In the last week, the Indian market has stayed flat, yet it boasts a remarkable 40% rise over the past year with earnings forecast to grow by 17% annually. In this promising environment, identifying stocks with strong potential often involves looking for companies that are poised to benefit from robust earnings growth and have not yet captured widespread attention.
Name | Debt To Equity | Revenue Growth | Earnings Growth | Health Rating |
---|---|---|---|---|
All E Technologies | NA | 40.78% | 31.63% | ★★★★★★ |
Goldiam International | 0.74% | 10.81% | 15.85% | ★★★★★★ |
Suraj | 27.47% | 17.95% | 67.29% | ★★★★★★ |
Le Travenues Technology | 10.32% | 26.39% | 67.32% | ★★★★★★ |
ELANTAS Beck India | NA | 14.89% | 24.83% | ★★★★★★ |
Om Infra | 13.99% | 43.36% | 27.66% | ★★★★★☆ |
Macpower CNC Machines | 0.40% | 22.04% | 31.09% | ★★★★★☆ |
Ingersoll-Rand (India) | 1.05% | 14.88% | 27.54% | ★★★★★☆ |
SG Mart | 16.77% | 98.09% | 96.54% | ★★★★☆☆ |
Abans Holdings | 91.77% | 13.13% | 18.72% | ★★★★☆☆ |
Let's dive into some prime choices out of from the screener.

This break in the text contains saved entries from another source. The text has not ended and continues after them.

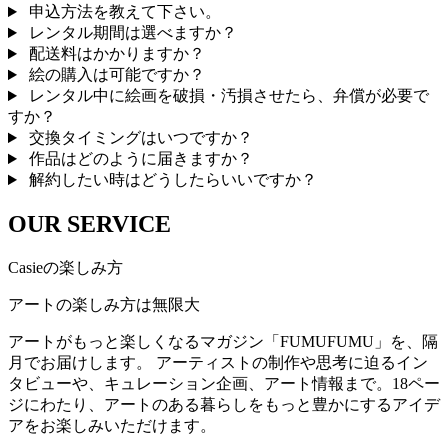
申込方法を教えて下さい。
レンタル期間は選べますか？
配送料はかかりますか？
絵の購入は可能ですか？
レンタル中に絵画を破損・汚損させたら、弁償が必要で
すか？
交換タイミングはいつですか？
作品はどのように届きますか？
解約したい時はどうしたらいいですか？
OUR SERVICE
Casieの楽しみ方
アートの楽しみ方は無限大
アートがもっと楽しくなるマガジン「FUMUFUMU」を、隔
月でお届けします。 アーティストの制作や思考に迫るイン
タビューや、キュレーション企画、アート情報まで。18ペー
ジにわたり、アートのある暮らしをもっと豊かにするアイデ
アをお楽しみいただけます。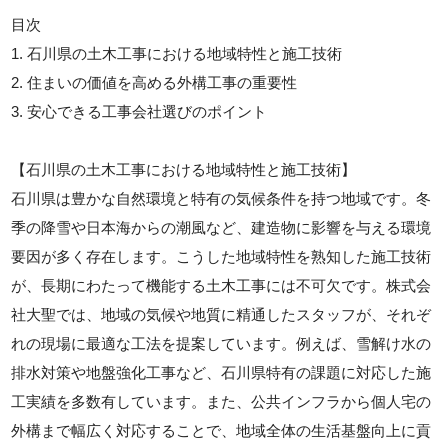
目次
1. 石川県の土木工事における地域特性と施工技術
2. 住まいの価値を高める外構工事の重要性
3. 安心できる工事会社選びのポイント
【石川県の土木工事における地域特性と施工技術】
石川県は豊かな自然環境と特有の気候条件を持つ地域です。冬
季の降雪や日本海からの潮風など、建造物に影響を与える環境
要因が多く存在します。こうした地域特性を熟知した施工技術
が、長期にわたって機能する土木工事には不可欠です。株式会
社大聖では、地域の気候や地質に精通したスタッフが、それぞ
れの現場に最適な工法を提案しています。例えば、雪解け水の
排水対策や地盤強化工事など、石川県特有の課題に対応した施
工実績を多数有しています。また、公共インフラから個人宅の
外構まで幅広く対応することで、地域全体の生活基盤向上に貢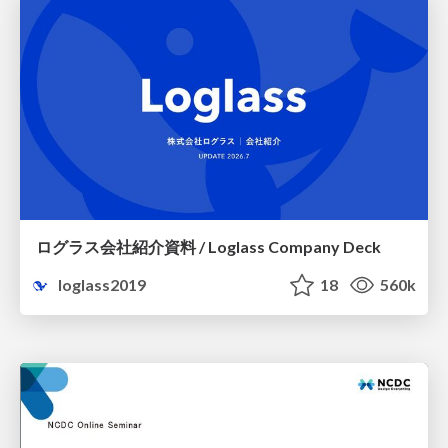
ログラス会社紹介資料 / Loglass Company Deck
loglass2019
18
560k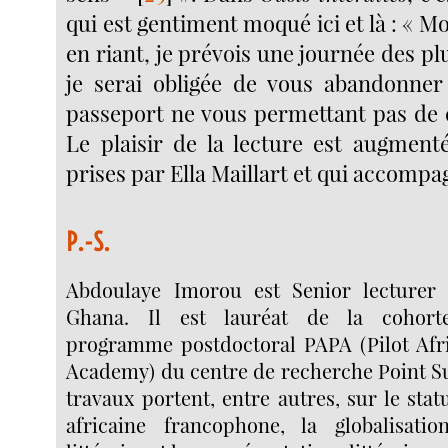
qui est gentiment moqué ici et là : « Mo
en riant, je prévois une journée des plu
je serai obligée de vous abandonner
passeport ne vous permettant pas de 
Le plaisir de la lecture est augment
prises par Ella Maillart et qui accompag
P.-S.
Abdoulaye Imorou est Senior lecturer 
Ghana. Il est lauréat de la cohor
programme postdoctoral PAPA (Pilot Afr
Academy) du centre de recherche Point S
travaux portent, entre autres, sur le statu
africaine francophone, la globalisati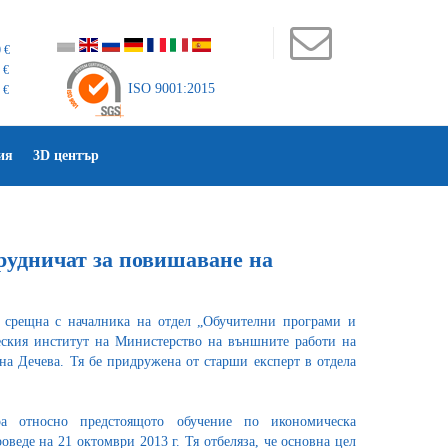
 €
 €
ISO 9001:2015
 €
ия
3D център
удничат за повишаване на
 срещна с началника на отдел „Обучителни програми и
ския институт на Министерство на външните работи на
на Дечева. Тя бе придружена от старши експерт в отдела
а относно предстоящото обучение по икономическа
оведе на 21 октомври 2013 г. Тя отбеляза, че основна цел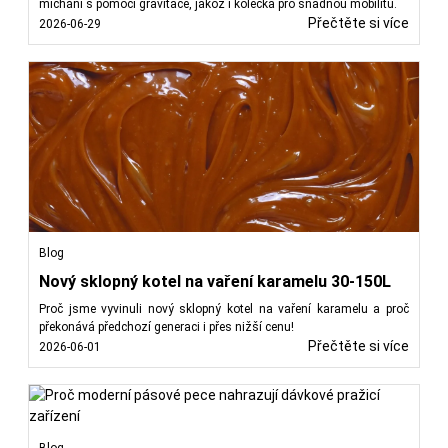
míchání s pomocí gravitace, jakož i kolečka pro snadnou mobilitu.
Přečtěte si více
2026-06-29
Blog
Nový sklopný kotel na vaření karamelu 30-150L
Proč jsme vyvinuli nový sklopný kotel na vaření karamelu a proč
překonává předchozí generaci i přes nižší cenu!
Přečtěte si více
2026-06-01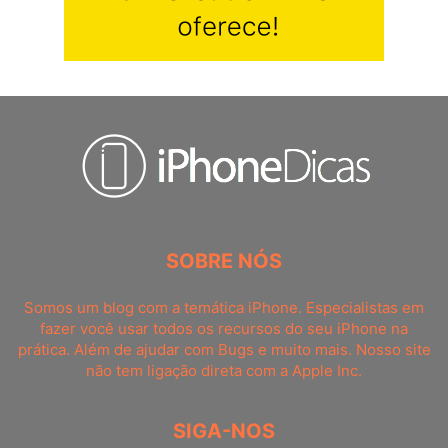
SOBRE NÓS
Somos um blog com a temática iPhone. Especialistas em
fazer você usar todos os recursos do seu iPhone na
prática. Além de ajudar com Bugs e muito mais. Nosso site
não tem ligação direta com a Apple Inc.
SIGA-NOS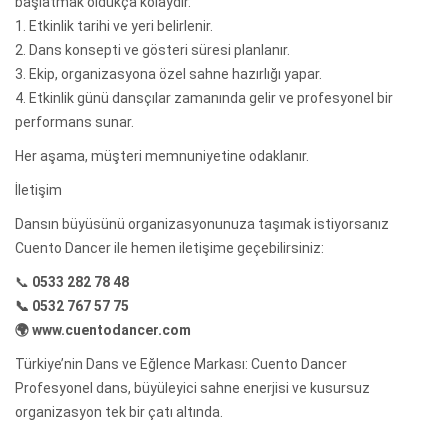
başlatmak oldukça kolaydır.
1. Etkinlik tarihi ve yeri belirlenir.
2. Dans konsepti ve gösteri süresi planlanır.
3. Ekip, organizasyona özel sahne hazırlığı yapar.
4. Etkinlik günü dansçılar zamanında gelir ve profesyonel bir
performans sunar.
Her aşama, müşteri memnuniyetine odaklanır.
İletişim
Dansın büyüsünü organizasyonunuza taşımak istiyorsanız
Cuento Dancer ile hemen iletişime geçebilirsiniz:
📞
0533 282 78 48
📞 0532 767 57 75
🌍 www.cuentodancer.com
Türkiye’nin Dans ve Eğlence Markası: Cuento Dancer
Profesyonel dans, büyüleyici sahne enerjisi ve kusursuz
organizasyon tek bir çatı altında.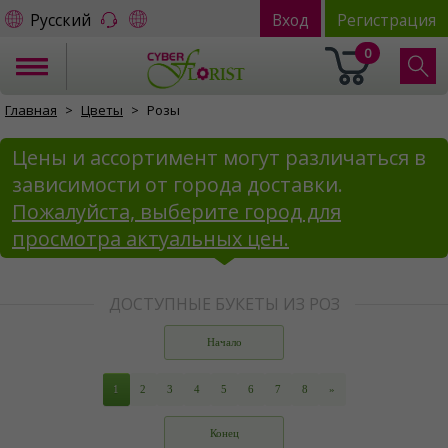
Русский
Вход
Регистрация
0
Главная
Цветы
Розы
Цены и ассортимент могут различаться в
зависимости от города доставки.
Пожалуйста, выберите город для
просмотра актуальных цен.
ДОСТУПНЫЕ БУКЕТЫ ИЗ РОЗ
Начало
1
2
3
4
5
6
7
8
»
Конец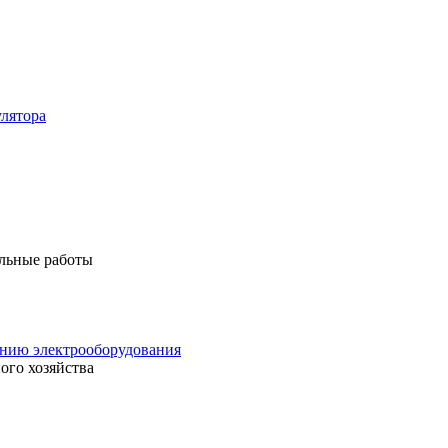
лятора
льные работы
анию электрооборудования
ого хозяйства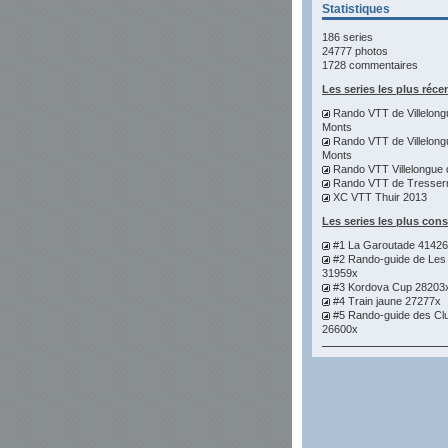
Statistiques
186 series
24777 photos
1728 commentaires
Les series les plus réce
Rando VTT de Villelong
Monts
Rando VTT de Villelong
Monts
Rando VTT Villelongue 
Rando VTT de Tresser
XC VTT Thuir 2013
Les series les plus con
#1 La Garoutade 4142
#2 Rando-guide de Les
31959x
#3 Kordova Cup 28203
#4 Train jaune 27277x
#5 Rando-guide des Cl
26600x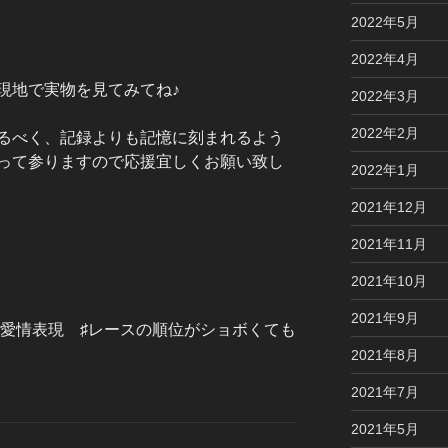
2022年5月
2022年4月
現地で実物を見てみてね♪
2022年3月
2022年2月
るべく、記録よりも記憶に刻まれるよう
って参りますので応援宜しくお願い致し
2022年1月
2021年12月
2021年11月
2021年10月
2021年9月
愛情表現 ♯レースの順位がショボくても
2021年8月
2021年7月
2021年5月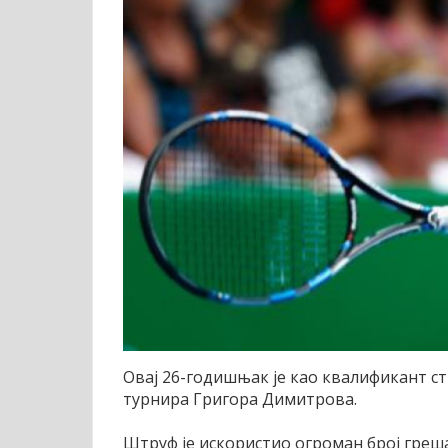
Овај 26-годишњак је као квалификант с
турнира Григора Димитрова.
Штруф је искористио огроман број греша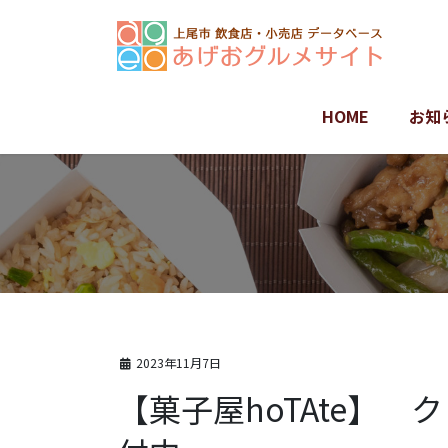
コ
ナ
ン
ビ
テ
ゲ
ン
ー
ツ
シ
HOME
お知
に
ョ
移
ン
動
に
移
動
2023年11月7日
【菓子屋hoTAte】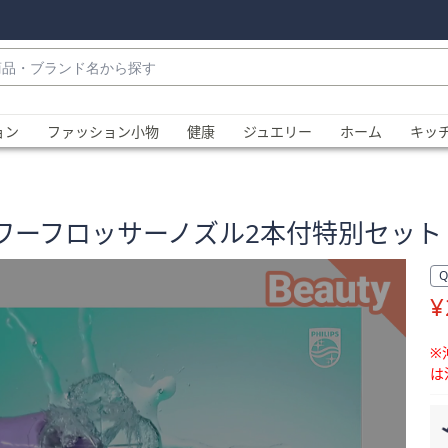
・
ョン
ファッション小物
健康
ジュエリー
ホーム
キッ
ワーフロッサーノズル2本付特別セット
¥
、
※
は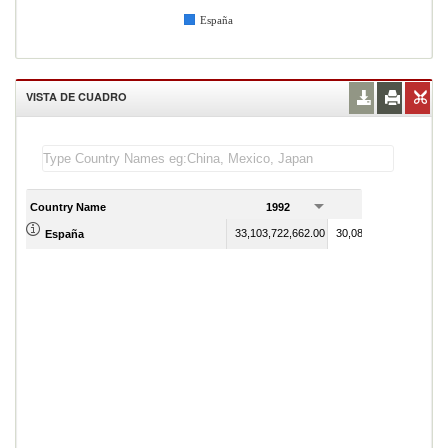
España
VISTA DE CUADRO
Country Name
1992
1993
33,103,722,662.00
30,088,075,077.00
España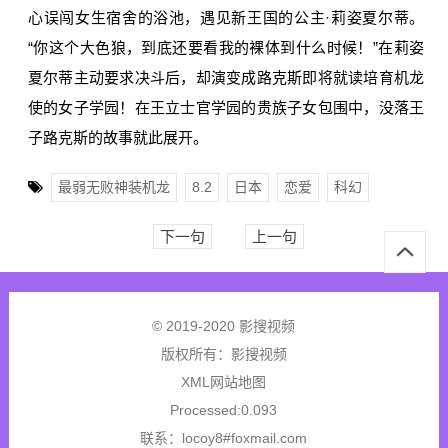
心误闯女生宿舍的浴池，遇见新王国的公主·莉姿夏尔蒂。
“你这个大色狼，到底还要看我的裸体到什么时候！”在莉姿
夏尔蒂主动要求决斗后，却演变成路克斯即将就读培育机龙
使的女子学园！在王立士官学园的贵族子女包围中，没落王
子路克斯的故事就此展开。
最弱无败神装机龙
8.2
日本
恋爱
科幻
下一句
上一句
© 2019-2020 影搜视频
版权所有：
影搜视频
XML网站地图
Processed:0.093
联系：locoy8#foxmail.com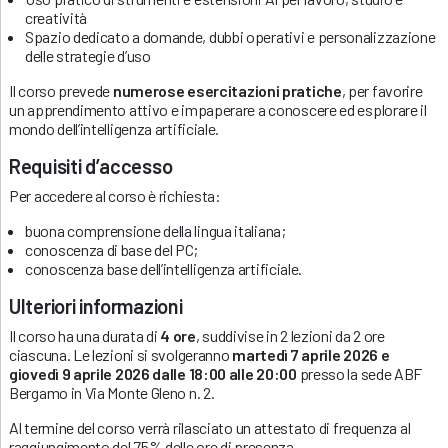
creatività
Spazio dedicato a domande, dubbi operativi e personalizzazione
delle strategie d’uso
Il corso prevede
numerose
esercitazioni pratiche
, per favorire
un apprendimento attivo e impaperare a conoscere ed esplorare il
mondo dell’intelligenza artificiale.
Requisiti d’accesso
Per accedere al corso è richiesta:
buona comprensione della lingua italiana;
conoscenza di base del PC;
conoscenza base dell’intelligenza artificiale.
Ulteriori informazioni
Il corso ha una durata di
4 ore
, suddivise in 2 lezioni da 2 ore
ciascuna. Le lezioni si svolgeranno
martedì 7 aprile 2026 e
giovedì 9 aprile 2026 dalle 18:00 alle 20:00
presso la sede ABF
Bergamo in Via Monte Gleno n. 2.
Al termine del corso verrà rilasciato un attestato di frequenza al
raggiungimento del 75% delle ore di presenza.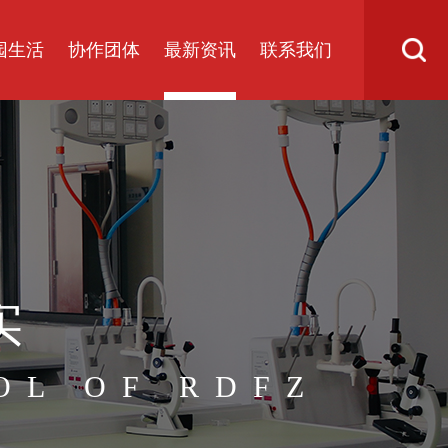
园生活
协作团体
最新资讯
联系我们
实
OL OF RDFZ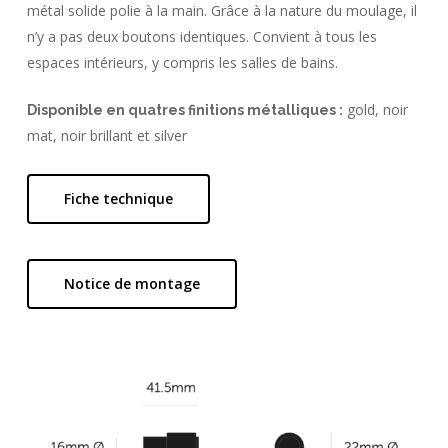
métal solide polie à la main. Grâce à la nature du moulage, il
n’y a pas deux boutons identiques. Convient à tous les
espaces intérieurs, y compris les salles de bains.
gold, noir
Disponible en quatres finitions métalliques :
mat, noir brillant et silver
Fiche technique
Notice de montage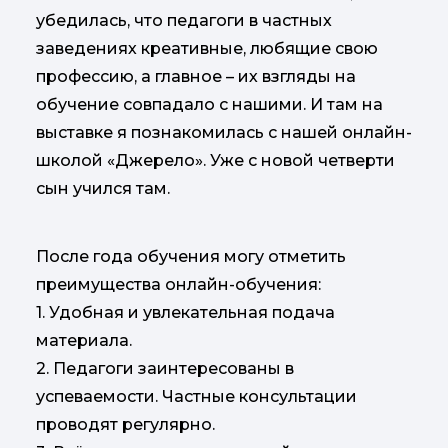
убедилась, что педагоги в частных
заведениях креативные, любящие свою
профессию, а главное – их взгляды на
обучение совпадало с нашими. И там на
выставке я познакомилась с нашей онлайн-
школой «Джерело». Уже с новой четверти
сын учился там.
После года обучения могу отметить
преимущества онлайн-обучения:
1. Удобная и увлекательная подача
материала.
2. Педагоги заинтересованы в
успеваемости. Частные консультации
проводят регулярно.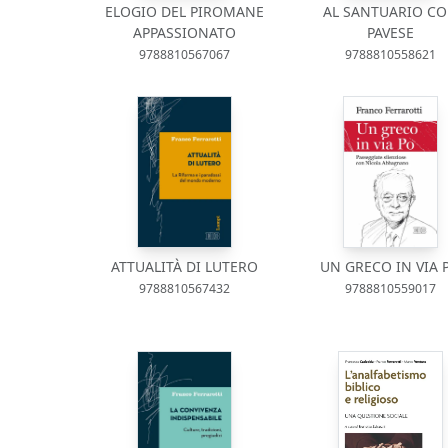
ELOGIO DEL PIROMANE
AL SANTUARIO C
APPASSIONATO
PAVESE
9788810567067
9788810558621
ATTUALITÀ DI LUTERO
UN GRECO IN VIA 
9788810567432
9788810559017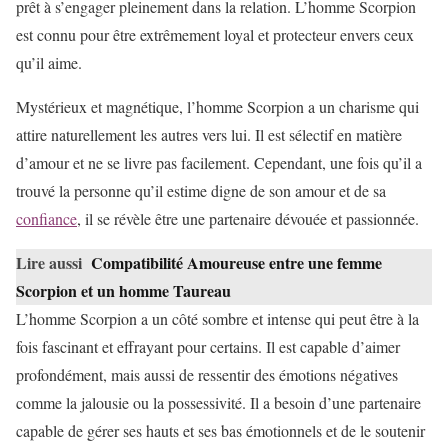
prêt à s’engager pleinement dans la relation. L’homme Scorpion
est connu pour être extrêmement loyal et protecteur envers ceux
qu’il aime.
Mystérieux et magnétique, l’homme Scorpion a un charisme qui
attire naturellement les autres vers lui. Il est sélectif en matière
d’amour et ne se livre pas facilement. Cependant, une fois qu’il a
trouvé la personne qu’il estime digne de son amour et de sa
confiance
, il se révèle être une partenaire dévouée et passionnée.
Lire aussi
Compatibilité Amoureuse entre une femme
Scorpion et un homme Taureau
L’homme Scorpion a un côté sombre et intense qui peut être à la
fois fascinant et effrayant pour certains. Il est capable d’aimer
profondément, mais aussi de ressentir des émotions négatives
comme la jalousie ou la possessivité. Il a besoin d’une partenaire
capable de gérer ses hauts et ses bas émotionnels et de le soutenir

Simply Wall St Value Rating: ★★★★★☆
Overview: IFB Industries Limited, along with its subsidiaries, is engaged in the manufacturing and trading of home appliances both in India and globally, with a market capitalization of ₹87.48 billion.
Operations: IFB Industries generates revenue primarily from its Home Appliances segment, contributing ₹36.32 billion, followed by the Engineering segment at ₹8.55 billion. The company also derives income from its Steel and Motor segments, with revenues of ₹1.65 billion and ₹670.70 million, respectively.
IFB Industries, a small player in the consumer durables sector, has seen its earnings skyrocket by 612.7% over the past year, outpacing industry growth of 16.6%. The company reported a net income of ₹375.4 million for Q1 2025, bouncing back from a loss of ₹6.2 million the previous year. With more cash than total debt and interest payments well covered at 7.5x EBIT, IFB's financial health appears robust despite an increased debt-to-equity ratio from 11.6% to 22.9% over five years.
Review our historical performance report to gain insights into IFB Industries''s past performance.
Simply Wall St Value Rating: ★★★★★☆
Overview: Ingersoll-Rand (India) Limited is a company that focuses on manufacturing and selling industrial air compressors in India, with a market capitalization of ₹145.19 billion.
Operations: The primary revenue stream for Ingersoll-Rand (India) Limited is its Air Solutions segment, generating ₹12.27 billion. The company's market capitalization stands at ₹145.19 billion.
Ingersoll-Rand (India) stands out with its robust financial health, boasting more cash than total debt and a positive free cash flow of INR 1.58 billion as of March 2024. Despite earnings growth lagging behind the machinery industry at 12.9% over the past year, it has achieved a solid annual growth rate of 27.5% over five years. Recent earnings show revenue increased to INR 3,229 million with net income rising to INR 618 million, reflecting strong performance amidst executive changes and dividend affirmations.
Evaluate Ingersoll-Rand (India)'s historical performance by accessing our past performance report.
Simply Wall St Value Rating: ★★★★★★
Overview: Time Technoplast Limited is involved in the manufacture and sale of polymer and composite products both in India and internationally, with a market capitalization of ₹104.73 billion.
Operations: The company generates revenue primarily from two segments: Polymer Products, contributing ₹33.43 billion, and Composite Products, adding ₹18 billion.
Time Technoplast, a notable player in the packaging industry, showcases impressive figures with earnings growth of 44.6% over the past year, outpacing the sector's 8.7%. The company's net debt to equity ratio stands at a satisfactory 25.9%, reflecting sound financial health as it reduced from 49% to 31.7% over five years. Recent developments include a dividend increase to INR 2 per share and securing an INR 672 million contract for CNG storage solutions, highlighting robust operational performance and strategic expansions.
This article by Simply Wall St is general in nature. We provide commentary based on historical data and analyst forecasts only using an unbiased methodology and our articles are not intended to be financial advice. It does not constitute a recommendation to buy or sell any stock, and does not take account of your objectives, or your financial situation. We aim to bring you long-term focused analysis driven by fundamental data. Note that our analysis may not factor in the latest price-sensitive company announcements or qualitative material. Simply Wall St has no position in any stocks mentioned.